This research explores the hypothesis that water releases from dams may be adaptively lowered, even during Summer, and used as a river restoration tool to provide greater environmental benefits than the existing practice. In particular, we propose that flow releases from Lewiston Dam may be lowered in Summer so that river pools may maintain temperature stratification to provide habitat for spring Chinook holding while also achieving other biotic and water resource benefits.
We developed a three-dimensional (3D), computational fluid dynamics (CFD) model and conducted a modeling study on two pools on the Trinity River to prove the feasibility of the hypothesis.

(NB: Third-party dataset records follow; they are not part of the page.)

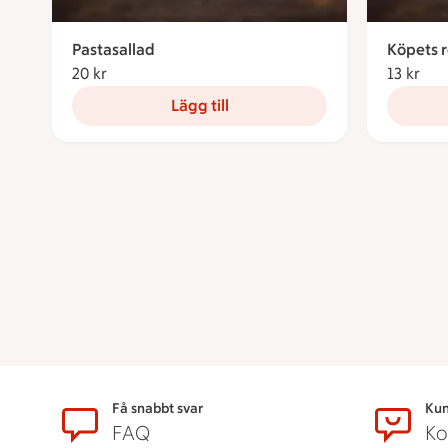
Pastasallad
Köpets 
20 kr
20 kronor
13 kr
13 
Lägg till
Sidfot
Få snabbt svar
Kun
FAQ
Ko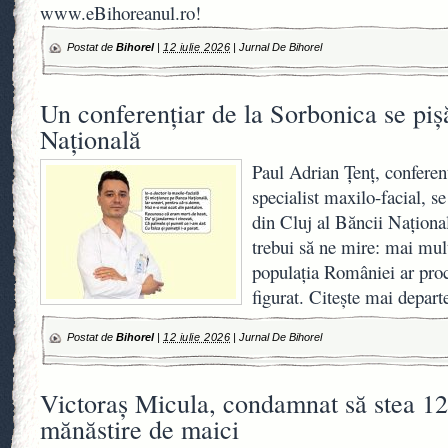
www.eBihoreanul.ro!
Postat de
Bihorel
|
12 iulie 2026
|
Jurnal De Bihorel
Un conferențiar de la Sorbonica se pi
Națională
Paul Adrian Țenț, conferenț
specialist maxilo-facial, se
din Cluj al Băncii Naționa
trebui să ne mire: mai mul
populația României ar proc
figurat. Citește mai depart
Postat de
Bihorel
|
12 iulie 2026
|
Jurnal De Bihorel
Victoraș Micula, condamnat să stea 120
mănăstire de maici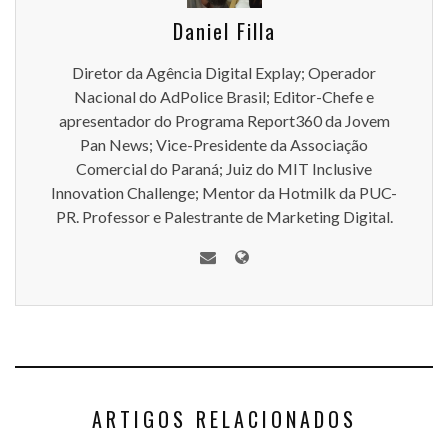
Daniel Filla
Diretor da Agência Digital Explay; Operador
Nacional do AdPolice Brasil; Editor-Chefe e
apresentador do Programa Report360 da Jovem
Pan News; Vice-Presidente da Associação
Comercial do Paraná; Juiz do MIT Inclusive
Innovation Challenge; Mentor da Hotmilk da PUC-
PR. Professor e Palestrante de Marketing Digital.
ARTIGOS RELACIONADOS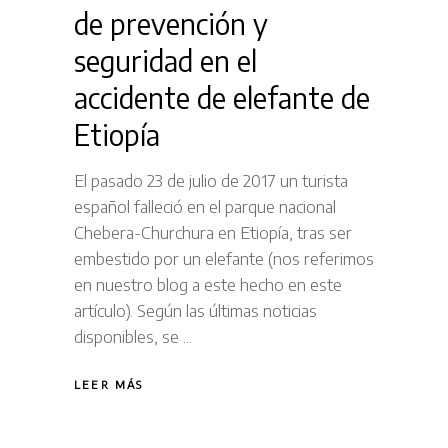
de prevención y
seguridad en el
accidente de elefante de
Etiopía
El pasado 23 de julio de 2017 un turista
español falleció en el parque nacional
Chebera-Churchura en Etiopía, tras ser
embestido por un elefante (nos referimos
en nuestro blog a este hecho en este
artículo). Según las últimas noticias
disponibles, se
LEER MÁS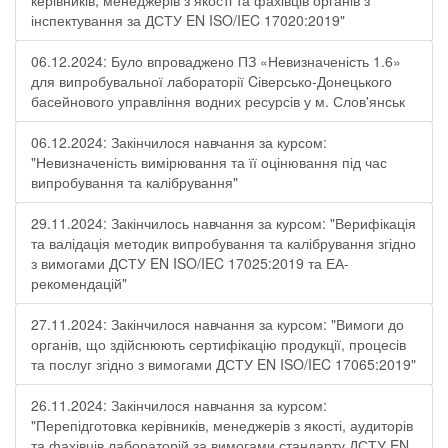
керівників, менеджерів з якості та фахівців органів з
інспектування за ДСТУ EN ISO/IEC 17020:2019"
06.12.2024: Було впроваджено ПЗ «Невизначеність 1.6»
для випробувальної лабораторії Cіверсько-Донецького
басейнового управління водних ресурсів у м. Слов'янськ
06.12.2024: Закінчилося навчання за курсом:
"Невизначеність вимірювання та її оцінювання під час
випробування та калібрування"
29.11.2024: Закінчилось навчання за курсом: "Верифікація
та валідація методик випробування та калібрування згідно
з вимогами ДСТУ EN ISO/IEC 17025:2019 та ЕА-
рекомендацій"
27.11.2024: Закінчилося навчання за курсом: "Вимоги до
органів, що здійснюють сертифікацію продукції, процесів
та послуг згідно з вимогами ДСТУ EN ISO/IEC 17065:2019"
26.11.2024: Закінчилося навчання за курсом:
"Перепідготовка керівників, менеджерів з якості, аудиторів
та фахівців лабораторій за вимогами стандарту ДСТУ EN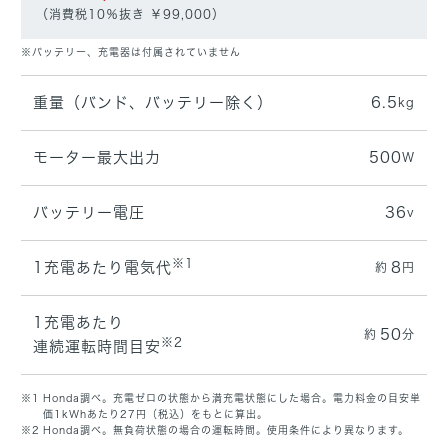
（消費税10％抜き ￥99,000）
※バッテリー、充電器は付属されていません
重量（バンド、バッテリー除く）
6.5
kg
モーター最大出力
500
W
バッテリー電圧
36
v
※1
1充電あたり電気代
8
約
円
1充電あたり
50
約
分
※2
連続運転時間目安
※1
Honda調べ。充電ゼロの状態から満充電状態にした場合。電力料金の目安単
価1kWhあたり27円（税込）をもとに算出。
※2
Honda調べ。無負荷状態の場合の運転時間。使用条件により異なります。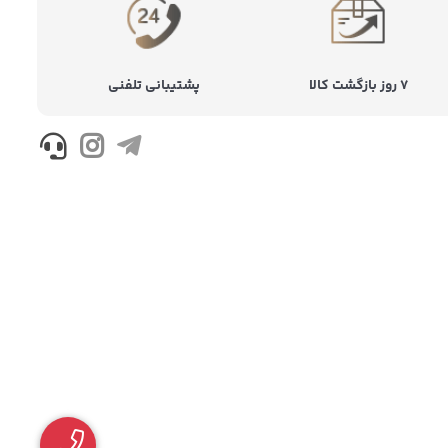
۷ روز بازگشت کالا
پشتیبانی تلفنی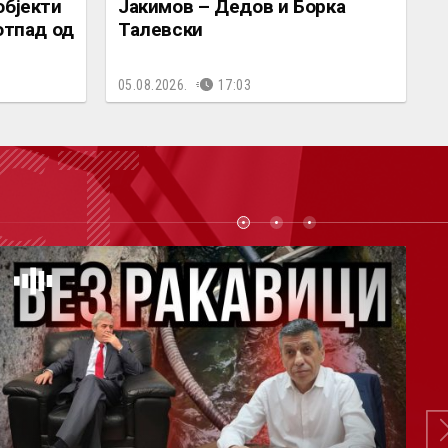
објекти
Јакимов – Дедов и Борка
отпад од
Талевски
05.08.2026.
17:03
СТ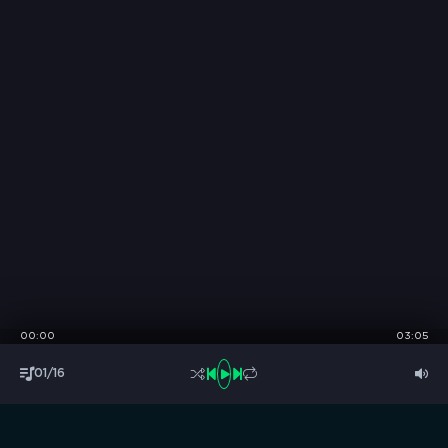
00:00
03:05
01/16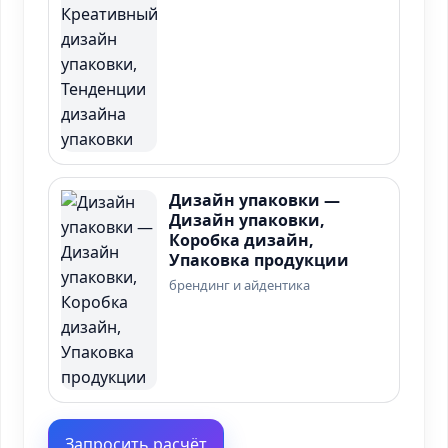
Дизайн упаковки —
Дизайн упаковки,
Коробка дизайн,
Упаковка продукции
брендинг и айдентика
Запросить расчёт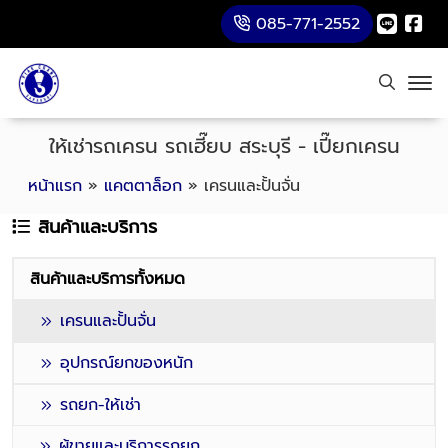
085-771-2552
ให้เช่ารถเครน รถเฮี๊ยบ สระบุรี - เปี๊ยกเครน
หน้าแรก
»
แคตตาล็อก
»
เครนและปั้นจั่น
สินค้าและบริการ
สินค้าและบริการทั้งหมด
เครนและปั้นจั่น
อุปกรณ์ยกของหนัก
รถยก-ให้เช่า
ผู้ขายและบริการรถยก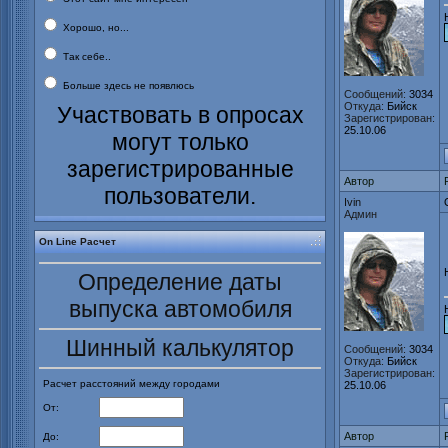
Хорошо, но...
Так себе..
Больше здесь не появлюсь
Сообщений:
3034
Откуда:
Бийск
Участвовать в опросах
Зарегистрирован:
25.10.06
могут только
зарегистрированные
Автор
пользователи.
Ivin
Админ
On Line Расчет
Определение даты
выпуска автомобиля
Шинный калькулятор
Сообщений:
3034
Откуда:
Бийск
Зарегистрирован:
Расчет расстояний между городами
25.10.06
От:
Автор
До: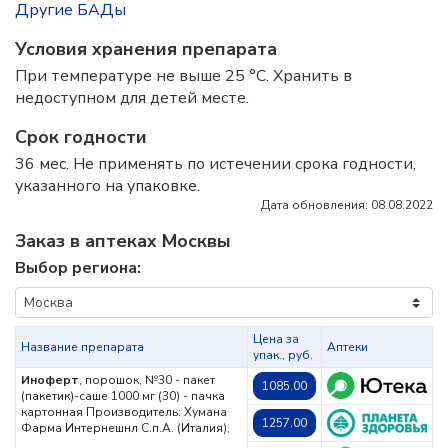
Другие БАДы
Условия хранения препарата
При температуре не выше 25 °C. Хранить в
недоступном для детей месте.
Срок годности
36 мес. Не применять по истечении срока годности,
указанного на упаковке.
Дата обновления: 08.08.2022
Заказ в аптеках Москвы
Выбор региона:
Цена за
Название препарата
Аптеки
упак., руб.
Иноферт
, порошок, №30 - пакет
1085.00
(пакетик)-саше 1000 мг (30) - пачка
картонная
Производитель: Хумана
1257.00
Фарма Интернешнл С.п.А. (Италия),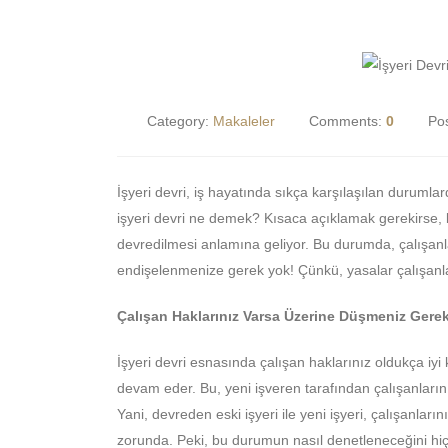
Category:
Makaleler
Comments:
0
Po
İşyeri devri, iş hayatında sıkça karşılaşılan durumlar
işyeri devri ne demek? Kısaca açıklamak gerekirse, bi
devredilmesi anlamına geliyor. Bu durumda, çalışanl
endişelenmenize gerek yok! Çünkü, yasalar çalışanla
Çalışan Haklarınız Varsa Üzerine Düşmeniz Gere
İşyeri devri esnasında çalışan haklarınız oldukça iyi
devam eder. Bu, yeni işveren tarafından çalışanların
Yani, devreden eski işyeri ile yeni işyeri, çalışanları
zorunda. Peki, bu durumun nasıl denetleneceğini hiç 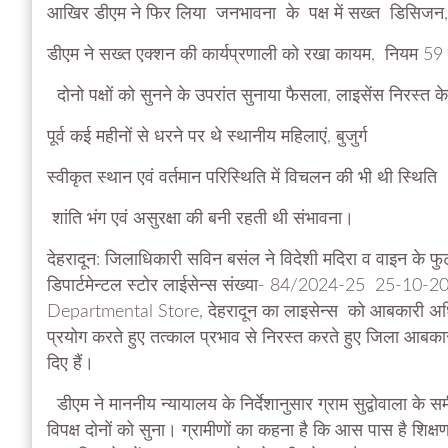
आखिर डीएम ने फिर लिया जनभावना के पक्ष में सख्त डिसिजन, 
डीएम ने सख्त एक्शन की कार्यप्रणाली को रखा कायम, नियम 59 क
दोनो पक्षों को सुनने के उपरांत सुनाया फैसला, लाइसेंस निरस्त
पूर्व कई महीनों से धरने पर थे स्थानीय महिलाएं, बुजुर्ग
स्वीकृत स्थान एवं वर्तमान परिस्थिति में विचलन की भी थी स्थिति
शांति भंग एवं असुरक्षा की बनी रहती थी संभावना।
देहरादून: जिलाधिकारी सविन बसंल ने विदेशी मदिरा व वाइन के फुट
डिपार्टमेन्टल स्टोर लाईसेन्स संख्या- 84/2024-25 25-10-202
Departmental Store, देहरादून का लाइसेन्स को आबकारी अधिन
प्रयोग करते हुए तत्काल प्रभाव से निरस्त करते हुए जिला आबकार
दिए हैं।
डीएम ने माननीय न्यायालय के निर्देशानुसार ग्राम सुद्वोवाला के सम
विपक्ष दोनों को सुना। ग्रामीणों का कहना है कि आस पास है शिक्षण 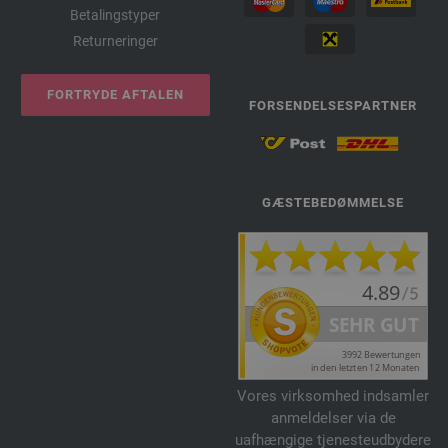
Betalingstyper
Returneringer
FORTRYDE AFTALEN
FORSENDELSESPARTNER
GÆSTEBEDØMMELSE
Vores virksomhed indsamler
anmeldelser via de
uafhængige tjenesteudbydere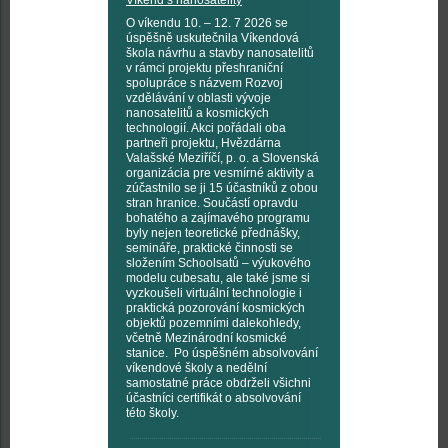
Víkend s nanosatelity
O víkendu 10. – 12. 7 2026 se
úspěšně uskutečnila Víkendová
škola návrhu a stavby nanosatelitů
v rámci projektu přeshraniční
spolupráce s názvem Rozvoj
vzdělávání v oblasti vývoje
nanosatelitů a kosmických
technologií. Akci pořádali oba
partneři projektu, Hvězdárna
Valašské Meziříčí, p. o. a Slovenská
organizácia pre vesmírné aktivity a
zúčastnilo se ji 15 účastníků z obou
stran hranice. Součástí opravdu
bohatého a zajímavého programu
byly nejen teoretické přednášky,
semináře, praktické činnosti se
složením Schoolsatů – výukového
modelu cubesatu, ale také jsme si
vyzkoušeli virtuální technologie i
praktická pozorování kosmických
objektů pozemními dalekohledy,
včetně Mezinárodní kosmické
stanice. Po úspěšném absolvování
víkendové školy a nedělní
samostatné práce obdrželi všichni
účastníci certifikát o absolvování
této školy.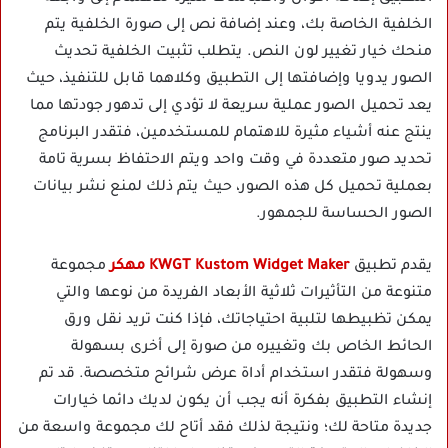
الخلفية الخاصة بك، وعند إضافة نص إلى صورة الخلفية يتم
منحك خيار تغيير لون النص. يتطلب تثبيت الخلفية تحديث
الصور يدويا وإضافتها إلى التطبيق وكلاهما قابل للتنفيذ، حيث
يعد تحميل الصور عملية سريعة لا تؤدي إلى تدهور جودتها مما
ينتج عنه أشياء مثيرة للاهتمام للمستخدمين، فتقدر البرنامج
تحديد صور متعددة في وقت واحد ويتم الاحتفاظ بسرية تامة
بعملية تحميل كل هذه الصور، حيث يتم ذلك لمنع نشر بيانات
الصور الحساسة للجمهور.
يقدم تطبيق
KWGT Kustom Widget Maker مهكر
مجموعة
متنوعة من التأثيرات ثلاثية الأبعاد الفريدة من نوعها والتي
يمكن تظبيطها لتلبية احتياجاتك، فإذا كنت تريد نقل ورق
الحائط الخاص بك وتغييره من صورة إلى أخرى بسهولة
وسهولة فتقدر استخدام أداة عرض شرائح متخصصة. قد تم
إنشاء التطبيق بفكرة أنه يجب أن يكون لديك دائما خيارات
جديدة متاحة لك؛ ونتيجة لذلك فقد أتاح لك مجموعة واسعة من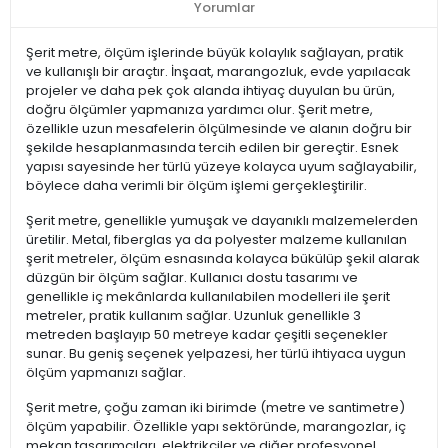
Yorumlar
Şerit metre, ölçüm işlerinde büyük kolaylık sağlayan, pratik
ve kullanışlı bir araçtır. İnşaat, marangozluk, evde yapılacak
projeler ve daha pek çok alanda ihtiyaç duyulan bu ürün,
doğru ölçümler yapmanıza yardımcı olur. Şerit metre,
özellikle uzun mesafelerin ölçülmesinde ve alanın doğru bir
şekilde hesaplanmasında tercih edilen bir gereçtir. Esnek
yapısı sayesinde her türlü yüzeye kolayca uyum sağlayabilir,
böylece daha verimli bir ölçüm işlemi gerçekleştirilir.
Şerit metre, genellikle yumuşak ve dayanıklı malzemelerden
üretilir. Metal, fiberglas ya da polyester malzeme kullanılan
şerit metreler, ölçüm esnasında kolayca bükülüp şekil alarak
düzgün bir ölçüm sağlar. Kullanıcı dostu tasarımı ve
genellikle iç mekânlarda kullanılabilen modelleri ile şerit
metreler, pratik kullanım sağlar. Uzunluk genellikle 3
metreden başlayıp 50 metreye kadar çeşitli seçenekler
sunar. Bu geniş seçenek yelpazesi, her türlü ihtiyaca uygun
ölçüm yapmanızı sağlar.
Şerit metre, çoğu zaman iki birimde (metre ve santimetre)
ölçüm yapabilir. Özellikle yapı sektöründe, marangozlar, iç
mekan tasarımcıları, elektrikçiler ve diğer profesyonel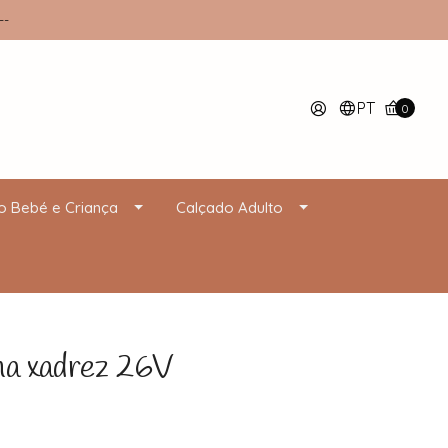
--
PT
0
o Bebé e Criança
Calçado Adulto
 xadrez 26V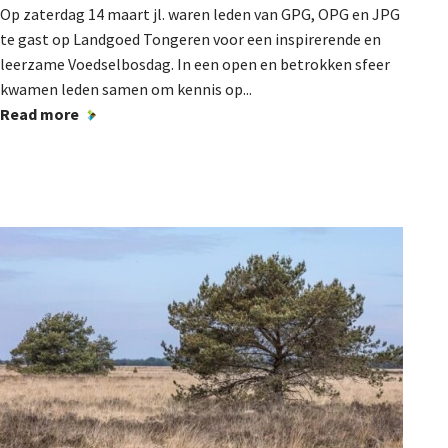
Op zaterdag 14 maart jl. waren leden van GPG, OPG en JPG
te gast op Landgoed Tongeren voor een inspirerende en
leerzame Voedselbosdag. In een open en betrokken sfeer
kwamen leden samen om kennis op...
Read more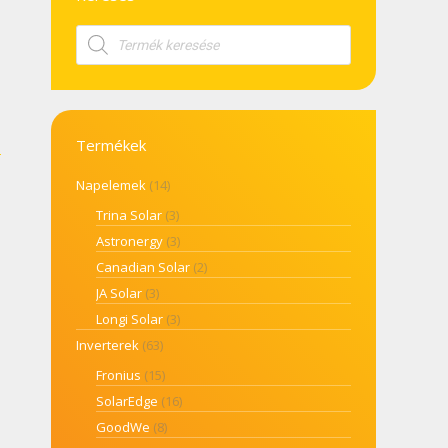
Products
search
Termékek
Napelemek
(14)
Trina Solar
(3)
Astronergy
(3)
Canadian Solar
(2)
JA Solar
(3)
Longi Solar
(3)
Inverterek
(63)
Fronius
(15)
SolarEdge
(16)
GoodWe
(8)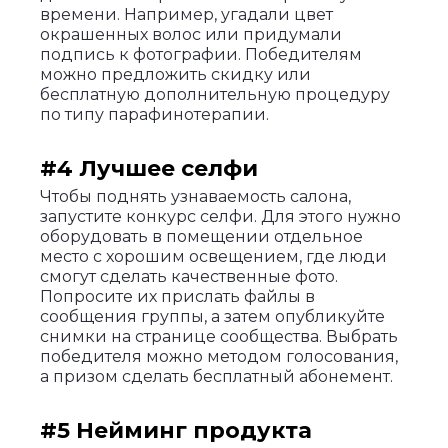
времени. Например, угадали цвет
окрашенных волос или придумали
подпись к фотографии. Победителям
можно предложить скидку или
бесплатную дополнительную процедуру
по типу парафинотерапии.
#4 Лучшее селфи
Чтобы поднять узнаваемость салона,
запустите конкурс селфи. Для этого нужно
оборудовать в помещении отдельное
место с хорошим освещением, где люди
смогут сделать качественные фото.
Попросите их прислать файлы в
сообщения группы, а затем опубликуйте
снимки на странице сообщества. Выбрать
победителя можно методом голосования,
а призом сделать бесплатный абонемент.
#5 Нейминг продукта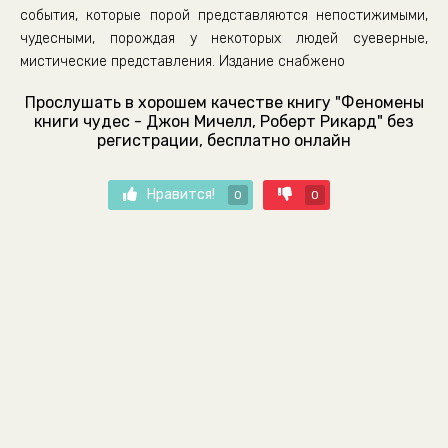
события, которые порой представляются непостижимыми,
чудесными, порождая у некоторых людей суеверные,
мистические представления. Издание снабжено
Прослушать в хорошем качестве книгу "Феномены
книги чудес - Джон Мичелл, Роберт Рикард" без
регистрации, бесплатно онлайн
Нравится!
0
0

In specific, the release rate that is required to maintain thermal stratification in the pools is quantified along with important thermal processes identified. The study is further strengthened by field measurements. We show that the CFD model results closely agree with the measured data, providing validation that the model may be used in other pools on the Trinity River. In such applications, the model can be used to determine the critical flow under which pool stratification is formed and maintained, evaluate the potential for temperature stratification, and develop flow schedules on regulated streams that maintain cold water in pools and temperature diversity in other areas without depleting reservoir storage.
With the hypothesis confirmed, we are currently applying the CFD model to a dozen pools of the Trinity River to understand how pool bathymetry influences the formation and persistence of thermal stratification under variable flows and water temperatures. This knowledge will be used to expand the results to all 36 pools in a 64 km reach below Lewiston Dam. From this, rating curves will be developed to relate discharge to the volume of pool habitat that provides springers the temperature, velocity and depths. Flow releases that meet these goals will then be evaluated for their influence on indicator species.
Take home message: pool temperature stratification may be explored to increase reservoir summer water releases for the benefits of both adult salmon and other species.